惚れ薬を飲んだせっかち男爵はとにかく今すぐ結婚したい
「エリーゼ、待たせたな。行こうか」

 女性従業員と話をしていたようだが、俺が声をかけるとその女性はニコニコと笑みを浮かべながら去っていった。
 エリーゼは不思議そうに俺の顔を見つめている。

「・・・ルーカスって・・・緑色が物凄く好きなの?」

 その問いかけに、俺は一瞬何を言い出したのかと思ったが、すぐにその言葉の意味を理解した。
 さっき意味深にニコニコしていた女性従業員は、きっと俺がこの店でエメラルドの品を多く買っている事をエリーゼに話したのだろう。

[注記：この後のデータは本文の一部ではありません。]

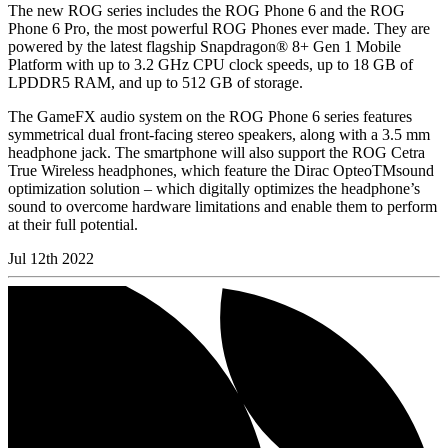
The new ROG series includes the ROG Phone 6 and the ROG
Phone 6 Pro, the most powerful ROG Phones ever made. They are
powered by the latest flagship Snapdragon® 8+ Gen 1 Mobile
Platform with up to 3.2 GHz CPU clock speeds, up to 18 GB of
LPDDR5 RAM, and up to 512 GB of storage.
The GameFX audio system on the ROG Phone 6 series features
symmetrical dual front-facing stereo speakers, along with a 3.5 mm
headphone jack. The smartphone will also support the ROG Cetra
True Wireless headphones, which feature the Dirac OpteoTMsound
optimization solution – which digitally optimizes the headphone’s
sound to overcome hardware limitations and enable them to perform
at their full potential.
Jul 12th 2022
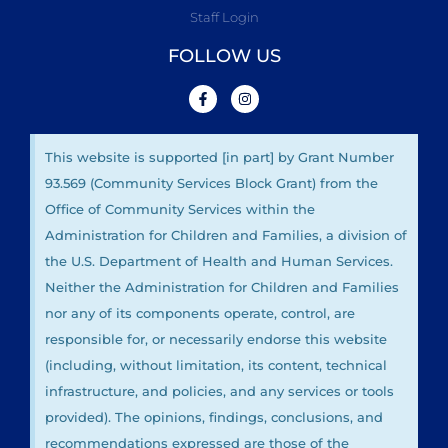
Staff Login
FOLLOW US
This website is supported [in part] by Grant Number
93.569 (Community Services Block Grant) from the
Office of Community Services within the
Administration for Children and Families, a division of
the U.S. Department of Health and Human Services.
Neither the Administration for Children and Families
nor any of its components operate, control, are
responsible for, or necessarily endorse this website
(including, without limitation, its content, technical
infrastructure, and policies, and any services or tools
provided). The opinions, findings, conclusions, and
recommendations expressed are those of the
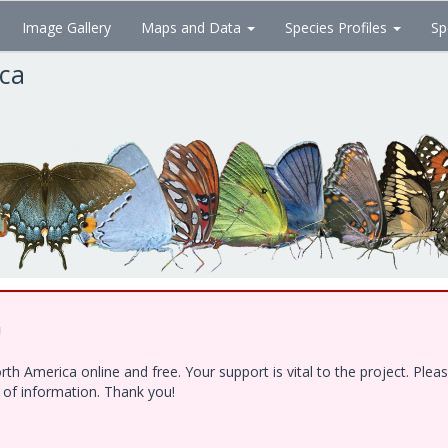
Image Gallery
Maps and Data
Species Profiles
Sp
ica
!
h America online and free. Your support is vital to the project. Ple
e of information. Thank you!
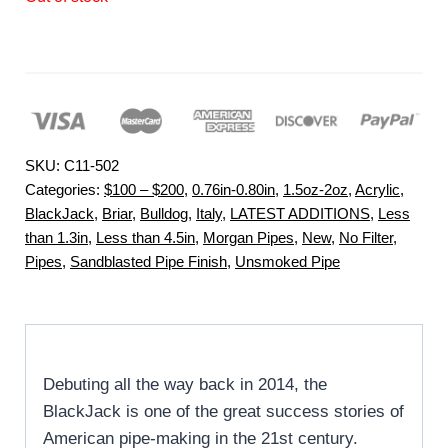
SKU:
C11-502
Categories:
$100 – $200
,
0.76in-0.80in
,
1.5oz-2oz
,
Acrylic
,
BlackJack
,
Briar
,
Bulldog
,
Italy
,
LATEST ADDITIONS
,
Less
than 1.3in
,
Less than 4.5in
,
Morgan Pipes
,
New
,
No Filter
,
Pipes
,
Sandblasted Pipe Finish
,
Unsmoked Pipe
Debuting all the way back in 2014, the
BlackJack is one of the great success stories of
American pipe-making in the 21st century.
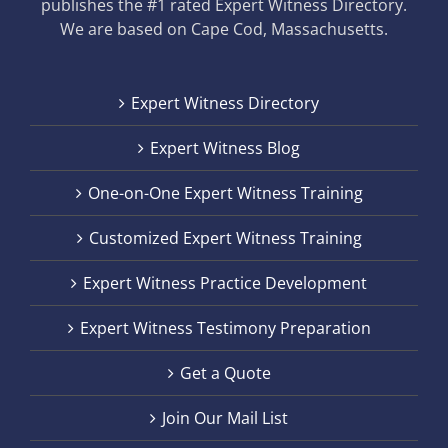
publishes the #1 rated Expert Witness Directory.
We are based on Cape Cod, Massachusetts.
Expert Witness Directory
Expert Witness Blog
One-on-One Expert Witness Training
Customized Expert Witness Training
Expert Witness Practice Development
Expert Witness Testimony Preparation
Get a Quote
Join Our Mail List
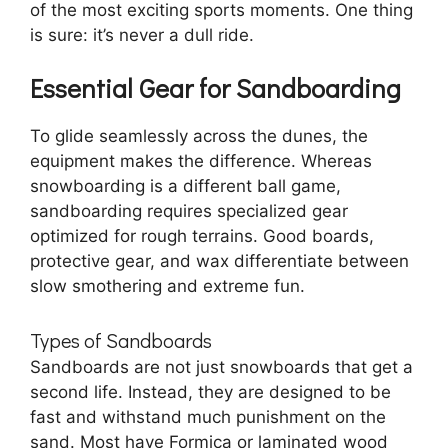
of the most exciting sports moments. One thing
is sure: it’s never a dull ride.
Essential Gear for Sandboarding
To glide seamlessly across the dunes, the
equipment makes the difference. Whereas
snowboarding is a different ball game,
sandboarding requires specialized gear
optimized for rough terrains. Good boards,
protective gear, and wax differentiate between
slow smothering and extreme fun.
Types of Sandboards
Sandboards are not just snowboards that get a
second life. Instead, they are designed to be
fast and withstand much punishment on the
sand. Most have Formica or laminated wood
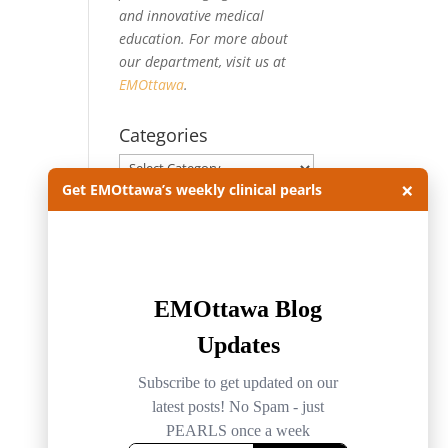
and innovative medical
education. For more about
our department, visit us at
EMOttawa
.
Categories
Categories
×
Get EMOttawa’s weekly clinical pearls
Archives
Archives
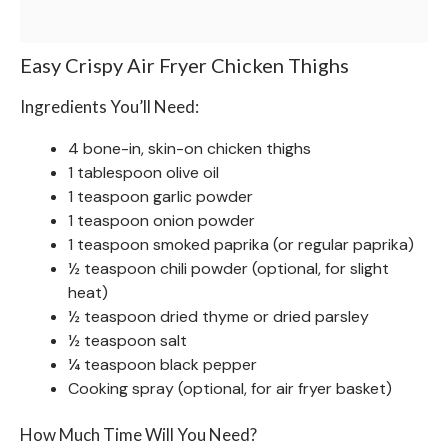
Easy Crispy Air Fryer Chicken Thighs
Ingredients You’ll Need:
4 bone-in, skin-on chicken thighs
1 tablespoon olive oil
1 teaspoon garlic powder
1 teaspoon onion powder
1 teaspoon smoked paprika (or regular paprika)
½ teaspoon chili powder (optional, for slight
heat)
½ teaspoon dried thyme or dried parsley
½ teaspoon salt
¼ teaspoon black pepper
Cooking spray (optional, for air fryer basket)
How Much Time Will You Need?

 しかし、自分の瞳の色をそんなに気にしていない彼女には、その意味に気付かなかったのだろう。
 本当に勿体ない・・・。
 こんなに綺麗な色をしているのに・・・。

「ああ・・・好きだよ・・・物凄く・・・」

 曇りのない澄んだエメラルドの様に、キラキラと輝くその瞳に何度心を奪われただろうか。
 その瞳に俺の姿が映る度に胸が締め付けられながらも嬉しくなる。
 俺に見つめられて真っ赤になるその顔は、何度見ても見飽きない。

 本当に・・・物凄く、エリーゼが好きだ。

 その瞳が潤みだし、一瞬彼女が泣いてしまうのではないかと思った。
 そんな彼女を見つめながら、俺はさっきの店主の言葉を思い出していた。

 ふいに、俺は彼女の左手の傷が見たいと思った。
 俺はエリーゼの左手を取り、その先を摘んで手袋を脱がそうとした時・・・

「ルーカス!」

 エリーゼが俺を呼ぶ声に我に返り、ハッとしてエリーゼを見た。
 エリーゼは何かに怯えるように俺を見つめていた。

「・・・すまない・・・」

 俺がその手を離すと、エリーゼは右手で左手を握る様にして目を伏せた。

「私も・・・ごめん・・・」

 俺にはそれが何に対する謝罪だったのかは分からなかった。

 6年前・・・俺がエリーゼの小指の事を初めて知った時、彼女は手袋をしていなかった。
 それは偶然だったのか・・・それとも、それまでは手袋をしていなかった・・・?

 エリーゼが小指を失った出来事について、俺達は話をしたことは無い。
 彼女にとって辛い記憶だろうから、思い出させるような事はしたくない。
 彼女が手袋を付けるのは、失った小指の傷を見たくないのだろうと・・・そして人に見られたくないのだろうと思っていた。

 俺とエリーゼが離れていた10年間、彼女は一体どんな思いで過ごしてきたのだろうか・・・。
 俺は勝手にエリーゼの事は全て理解していると思っていた。
 そしてエリーゼも俺の事を理解してくれていると・・・だが・・・

 俺達は思っている以上に、お互いのことをよく分かっていないのかもしれない・・・。